Published:	23 January 2007

Abstract

Background

Hypophosphatasia (HP) is characterized by a genetic defect in the tissue-nonspecific alkaline phosphatase (TNSALP) gene and predominantly an autosomal recessive trait. HP patients suffer from reduced bone mineralization. Biochemically, elevated concentrations of substrates of TNSALP, including pyridoxal-5'-phosphate and inorganic pyrophosphate occur in serum, tissues and urine. The latter has been associated with chronic inflammation and hyperprostaglandinism.

Case presentation

We report on 2 affected children presenting with multifocal inflammatory bone lesions mimicking malignancy: A 6 years old girl with short stature had been treated with human growth hormone since 6 months. Then she started to complain about a painful swelling of her left cheek. MRI suggested a malignant bone lesion. Bone biopsy, however, revealed chronic inflammation. A bone scan showed a second rib lesion. Since biopsy was sterile, the descriptive diagnosis of chronic non-bacterial osteomyelitis (CNO) was established.

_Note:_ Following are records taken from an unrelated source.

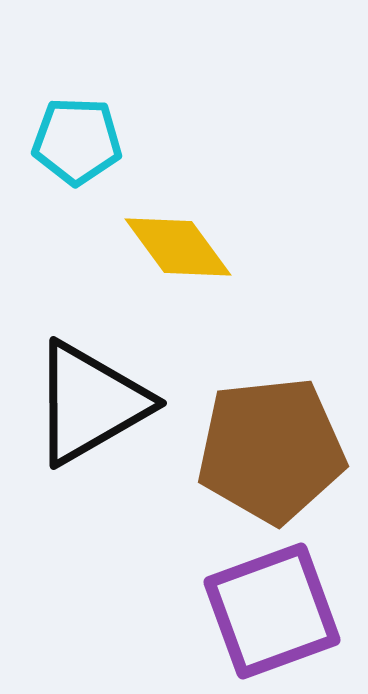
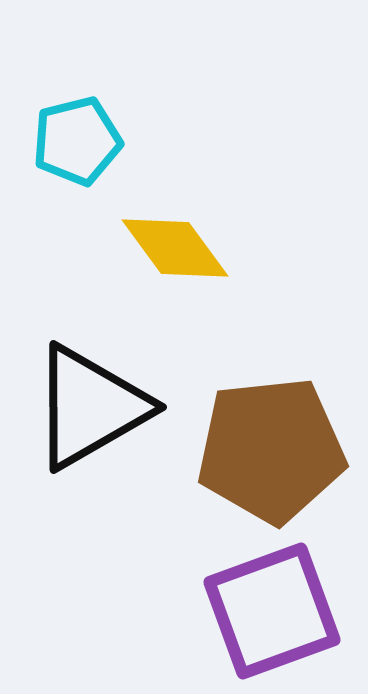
cyan pentagon: rotated 16 degrees counterclockwise
yellow diamond: moved 3 px left, 1 px down
black triangle: moved 4 px down
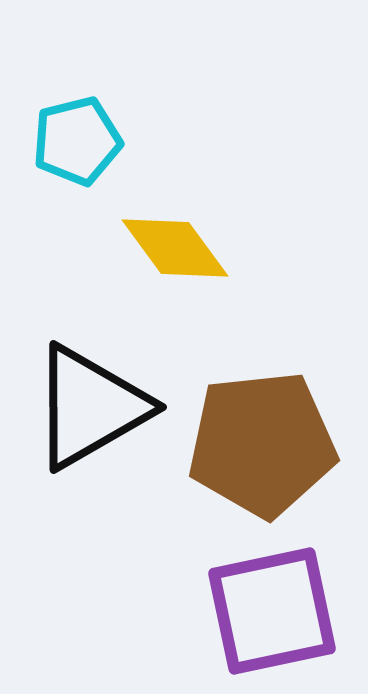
brown pentagon: moved 9 px left, 6 px up
purple square: rotated 8 degrees clockwise
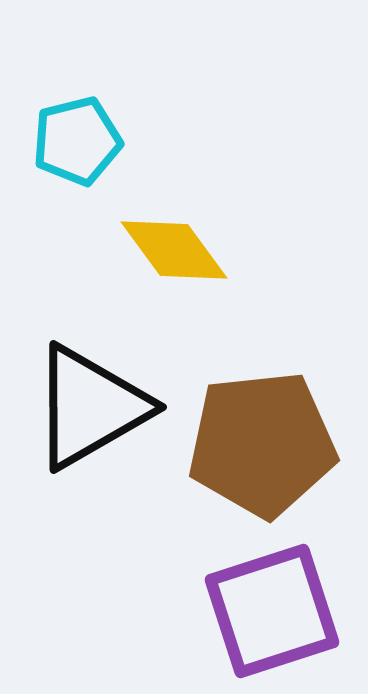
yellow diamond: moved 1 px left, 2 px down
purple square: rotated 6 degrees counterclockwise
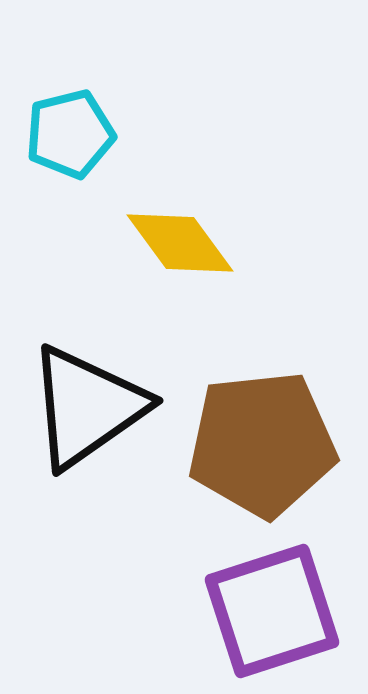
cyan pentagon: moved 7 px left, 7 px up
yellow diamond: moved 6 px right, 7 px up
black triangle: moved 3 px left; rotated 5 degrees counterclockwise
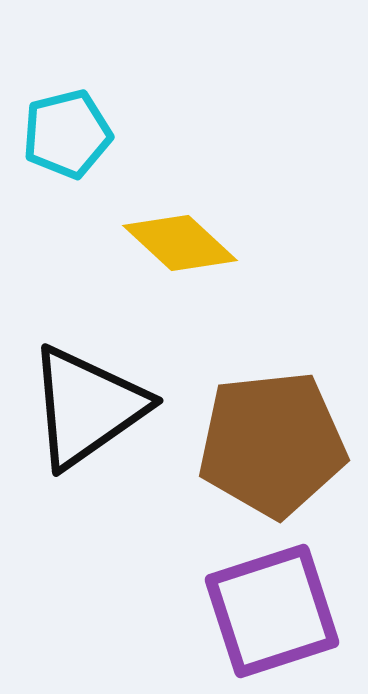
cyan pentagon: moved 3 px left
yellow diamond: rotated 11 degrees counterclockwise
brown pentagon: moved 10 px right
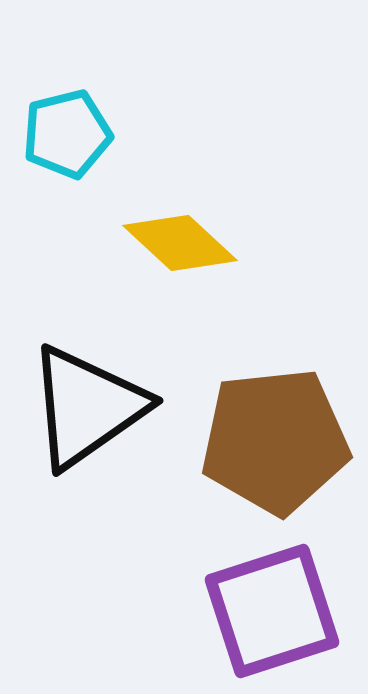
brown pentagon: moved 3 px right, 3 px up
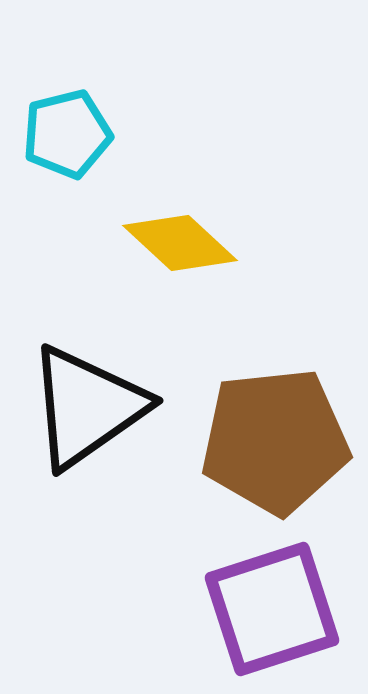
purple square: moved 2 px up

The diagnostic tests related to growth failure were repeated and subsequent analyses demonstrated a molecular defect in the TNSALP gene. The second girl (10 years old) complained about back pain after she had fallen from her bike. X rays of her spine revealed compressions of 2 thoracic vertebrae. At first these were considered trauma related, however a bone scan did show an additional lesion in the right 4^thrib. A biopsy of this rib revealed a sterile lympho- plasmocytoid osteomyelitis suggesting multifocal CNO. Further analyses did show a decreased TNSALP in leukocytes and elevated pyridoxal phosphate in plasma, suggesting a heterozygous carrier status of HP.

Conclusion

Chronic bone oedema in adult HP and chronic hyper-prostaglandinism in childhood HP do suggest that in some HP patients bone inflammation is present in conjunction with the metabolic defect. Sterile multifocal osteomyelitis could be demonstrated. Non-steroidal anti-inflammatory treatment achieved complete remission. These cases illustrate chronic inflammation of the bone as a new feature of HP.